Red Bull ist heute vor allem im elektronischen Bereich sehr anerkannt und verbreitet. Gab es schon zu Beginn eine gewisse Akzeptanz oder war euer Projekt mit Skepsis verbunden?

Das Wissen, das man sich heute über Blogs etc. aneignen kann, war zur damaligen Zeit einfach nicht so verfügbar, wie es heute der Fall ist. Deswegen war man damals eher abhängig von anderen Menschen. Natürlich gab es einige Menschen, die gesagt haben: „Ich habe mir mein Wissen hart erarbeitet, warum sollte ich es jetzt weitergeben?“ Das waren aber wirklich nur Ausnahmen. Die meisten haben unser Konzept befürwortet und wollten ihr Wissen an andere weitergeben. Dadurch standen uns mit der Zeit immer mehr Leute zur Verfügung, die wirklich talentiert waren.

Gab es im Hinblick auf die Entwicklung innerhalb der letzten 20 Jahre etwas, das ständig konstant geblieben ist, und etwas anderes, das sich verändert hat? Was wünscht ihr euch für die Zukunft?
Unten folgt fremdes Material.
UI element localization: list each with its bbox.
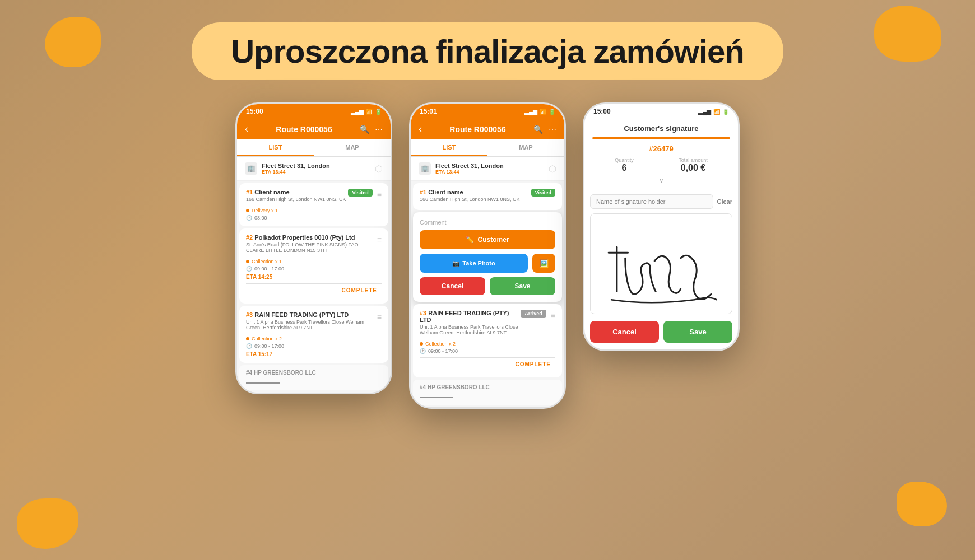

Die Auswahl an talentierten Menschen muss konstant bleiben. Wir brauchen Menschen, die ihre musikalische Identität gefunden haben und kreative Ideen haben, aber gleichzeitig auch neugierig und offen für Neues sind. Menschen, die auf der Suche nach neuen Möglichkeiten sind und sich musikalisch ausdrücken möchten. Einen Ort zu haben, an dem sich diese kreativen Menschen austauschen können, bleibt trotz des technologischen Zeitalters beständig und essenziell, weil man nur im direkten Austausch miteinander voneinander lernen kann. Nur hier können wir eine intime Atmosphäre schaffen, in der sich Künstler so wohlfühlen, dass sie neue Dinge ausprobieren können.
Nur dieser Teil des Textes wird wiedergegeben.